Breast Cancer Advocate Involvement in the Research Process

Not Just More Money

The National Breast Cancer Coalition Fund (NBCCF) has fought hard to increase federal funding for breast cancer research, and the results have been dramatic: since 1991 NBCC has helped increase federal funding for breast cancer research by more than $3.6 billion through the defense budget alone. But money alone is not enough to end the breast cancer epidemic. The perspective of the breast cancer advocate must be present everywhere that breast cancer research decisions are made. A true partnership between advocates and scientists is the most efficient and effective way to reach the mutual goal of ending breast cancer, because both parties bring distinct and valuable knowledge to the process.

NBCCF believes that breast cancer advocates must be involved in all aspects of the complete spectrum of breast cancer research, in both the public and private sector. NBCCF has developed core values for breast cancer research that reflect its vision and are fundamental to all of its research-related work. NBCCF’s Position Statement on Core Values for Breast Cancer Research articulates and describes these values: integrity, impact, accountability, respect, beneficence, justice, shared decision-making, and flexibility.

Educated and Accountable Advocates

Along with a right to meaningful participation comes a responsibility to be educated. Advocates must be knowledgeable and confident in order to participate in the decision-making process of science and health care. NBCCF’s educational programs are designed to prepare activists for this role. For example, NBCCF’s Project LEAD is an intensive science course that teaches breast cancer advocates the basic language and concepts critical to understanding scientific research.

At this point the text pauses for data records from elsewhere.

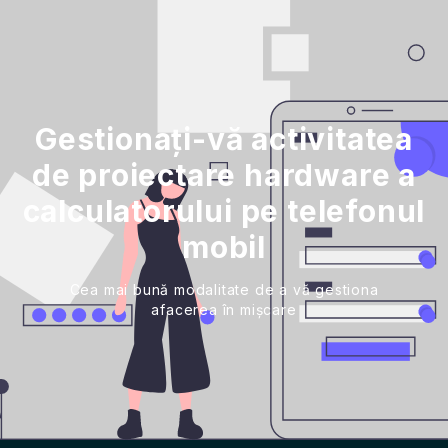
Gestionați-vă activitatea
de proiectare hardware a
calculatorului pe telefonul
mobil
Cea mai bună modalitate de a vă gestiona
afacerea în mișcare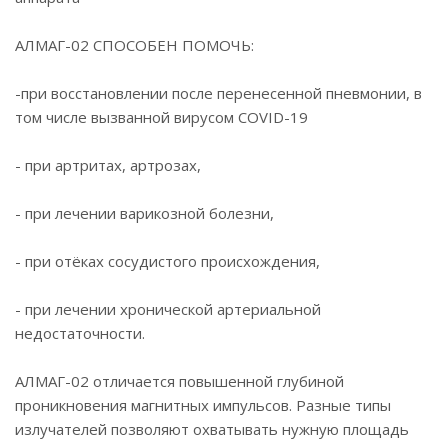
АЛМАГ-02 СПОСОБЕН ПОМОЧЬ:
-при восстановлении после перенесенной пневмонии, в
том числе вызванной вирусом COVID-19
- при артритах, артрозах,
- при лечении варикозной болезни,
- при отёках сосудистого происхождения,
- при лечении хронической артериальной
недостаточности.
АЛМАГ-02 отличается повышенной глубиной
проникновения магнитных импульсов. Разные типы
излучателей позволяют охватывать нужную площадь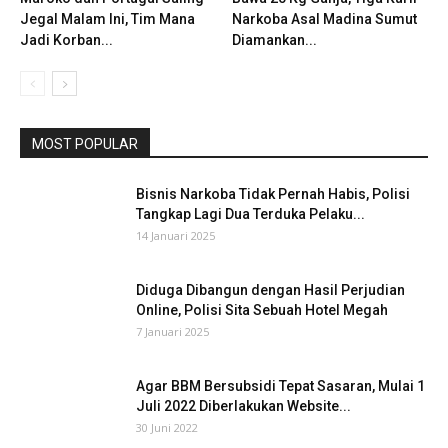
Jegal Malam Ini, Tim Mana
Narkoba Asal Madina Sumut
Jadi Korban...
Diamankan...
MOST POPULAR
Bisnis Narkoba Tidak Pernah Habis, Polisi
Tangkap Lagi Dua Terduka Pelaku...
14 Januari 2025
Diduga Dibangun dengan Hasil Perjudian
Online, Polisi Sita Sebuah Hotel Megah
7 Januari 2025
Agar BBM Bersubsidi Tepat Sasaran, Mulai 1
Juli 2022 Diberlakukan Website...
30 Juni 2022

NBCCF believes that to have a meaningful impact on the research process advocates involved must be individuals who have been personally affected by breast cancer-in some cases they must be individuals who have had the disease—and must represent a patient-led, patient-centered organization with a patient constituency.

Setting Priorities

Priorities are typically set by leadership in governmental agencies, within industry, individual institutions and professional associations. Leadership does not typically include trained and educated independent advocates, but it should. Involving advocates in priority setting not only enhances the practical relevance and quality of resulting health research and policy decisions, it increases the legitimacy and rationality of decision making, and increases quality and applicability of outcomes.

Policy

Advocates have no agenda other than to end breast cancer. Policies related to topics, such as conflicts of interest, publication criteria, communication of research results and the like, should be set with the influence and leadership of advocates.

Peer Review

The peer review process is the accepted method for identifying meritorious scientific trials and studies. However, the peer review process has traditionally excluded those most affected by breast cancer research – breast cancer advocates. The peer review process is only enhanced by the involvement of advocate peers – activists outside the scientific and medical communities who bring a unique and important perspective to the scientific discussion.

Ideally breast cancer advocates must be included on all breast cancer research peer review panels, in both the public and private sector. In addition, advocates must be involved in the Programmatic Review process, determining priority areas for funding. The Department of Defense Peer Review Breast Cancer Research Program has proven that this is an effective and valuable model of scientist-advocate collaboration.

Clinical Trials Initiative

Clinical trials are a critical area for advocate involvement. Breast cancer advocates can provide important insights into the design of clinical trials and invaluable assistance in increasing awareness and knowledge of clinical trials within the breast cancer community. They must be substantive collaborators in the research process. NBCCF’s Clinical Trials Initiative educates advocates in order to make a meaningful contribution to the clinical trials research process.

NBCCF works with research institutions to link trial investigators with educated breast cancer activists, who then work together in the design and oversight of specific trials. These partnerships include, but are not limited to, participating on trial steering committees, attending investigator meetings, participating in data safety monitoring boards, assisting with protocol and informed consent design, and assisting with outreach and accrual of participants to important trials. NBCCF has established criteria to evaluate quality clinical trials for consumer involvement and works with researchers on trials that meet these criteria to create models for advocate/research partnership. Initiatives such as this must be expanded to dramatically increase the meaningful involvement of advocates in every aspect of clinical trials.

Scientific Meetings

It is important to have meaningful advocate involvement in breast cancer scientific meetings. Advocates must be part of program planning committees and participate as session chairs or co-chairs. There must be opportunities for interaction between scientists and advocates. Finally, breast cancer advocates must be provided opportunities to present their work and their perspective at poster and platform sessions.